Александрийский квартет: Жюстин. Бальтазар
Шрифт:
Они встретились там же, где я впервые ее увидел, в сумрачном вестибюле отеля «Сесиль», в зеркале. «В вестибюле этой отжившей свой век гостиницы зеркала в позолоченных рамах ловят и ломают пальмовые листья. Только богатые могут позволить себе жить здесь постоянно – те, кто обитает в позолоченных рамах обеспеченной старости. Я ищу комнат подешевле. Сегодня в холле торжественно заседает маленький кружок сирийцев, неповоротливых, в темных костюмах, желтолицых под красными фесками. Их бегемотоподобные, слегка усатые дамы уже удалились, позвякивая драгоценностями, спать. Овальные лица мужчин, мягкие и любопытные, и женоподобные их голоса кружат вкруг бархатных футляров – каждый из александрийских маклеров носит при себе в шкатулке свои излюбленные камешки; после обеда разговор плавно переходит на мужские драгоценности. Это последняя тема для беседы, оставшаяся у средиземноморского мира; самолюбование, нарциссизм, дитя сексуального истощения, выявляет себя в символе обладания: ты встречаешь мужчину и через минуту знаешь, сколько он стоит; стоит тебе встретить его жену, и тот же сдавленный шепот назовет тебе сумму ее приданого. Они мурлычут над бриллиантами, как евнухи, подставляя свету одну грань, другую, прицениваясь. Они улыбаются – мягкие женские улыбки – и показывают мелкие белые зубы. Они вздыхают. Одетый в белое официант с лицом из полированного черного дерева приносит кофе. Откидывается серебряная крышка над толстыми белыми (как бедра египетских женщин) папиросами, и в каждой – обязательные несколько крошек гашиша. Несколько зернышек
«Женщины из иммигрантских общин здесь красивее, чем где бы то ни было. Страх и неуверенность одолевают их. Им кажется, что они осели на дно беспредельного океана черноты. Этот город выстроен как дамба на пути прилива африканской тьмы; но черные с их мягкой поступью уже начали проникать в европейские кварталы, размывать их: запущен вихрь расового осмоса. Чтобы быть счастливым, нужно бы родиться мусульманином, египетской женщиной – жадной, податливой, вялой, с пышными формами; поклонницей внешнего лоска; их восковая кожа отливает то лимонной желтизной, то зеленью дыни в ярком лигроиновом свете. Жесткие тела, ленивые жесты. Груди яблочно-зеленые и твердые – змеиная прохлада плоти, вибриссы пальцев рук и ног. Их чувства похоронены в подкорке. В любви они не умеют отдать и малой толики себя, ибо им нечего отдавать, они обволакивают вас облаком мучительной рефлексии – мукой невыразимого томления, полярно противоположного наслаждению и нежности. Столетиями были они заперты в стойлах вместе с волами, с закрытыми лицами, обрезанные в духе. Откормленные во тьме сладостями и пряным жирным мясом, они стали бездонными бочками наслаждения, перекатывающимися на бумажно-белых ногах с голубоватыми прожилками вен».

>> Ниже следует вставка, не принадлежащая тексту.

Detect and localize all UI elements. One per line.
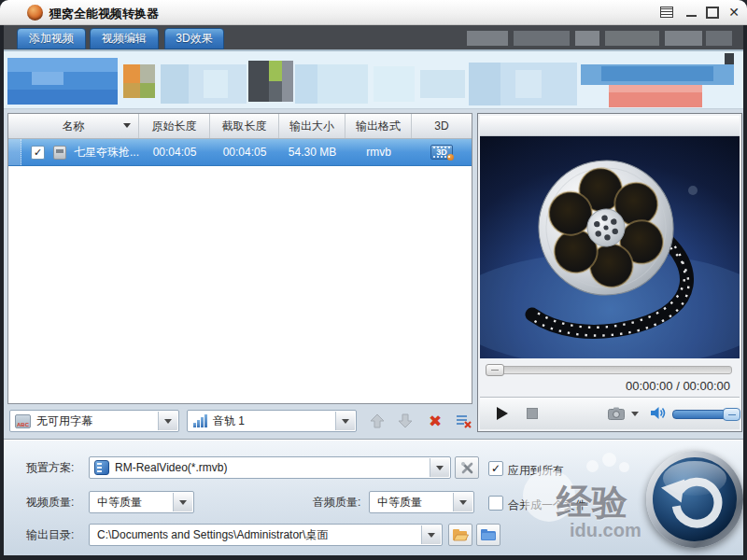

«Идешь сквозь египетский квартал, и запах плоти меняется – аммиак, сандал, селитра, специи, рыба. Она не позволила мне подвезти ее до дому, явно стесняясь тамошних трущоб. И притом удивительно хорошо говорила о своем детстве. Кое-что записал: она вернулась домой и застала отца, колющего маленьким молоточком грецкие орехи при свете масляной лампы. Я его вижу. Никакой он не грек, он еврей из Одессы в меховой шапке на сальных витых волосах. Еще: поцелуй берберки; огромный напрягшийся пенис, как обсидиан ледниковой эры; наклонилась, чтобы взять ее губу красивыми неровными зубами. Мы, здешние, оставили Европу где-то позади и движемся к новым духовным широтам. Она отдалась мне с таким презрением, что впервые в жизни я был вынужден задуматься об истинной природе ее страсти; моментальная мысль – она отчаянно, до высокомерия горда тем, что несчастна. И все же эти женщины из затерянных общин, из колен утраченных, обладают какой-то отчаянной смелостью, совершенно непохожей на нашу. Они изучили жизнь плоти до степеней запредельных и стали для нас чужестранцами. Как мне написать об этом? Придет она или навсегда исчезнет? Сирийцы расходятся спать по комнатам с легкими криками, как перелетные птицы».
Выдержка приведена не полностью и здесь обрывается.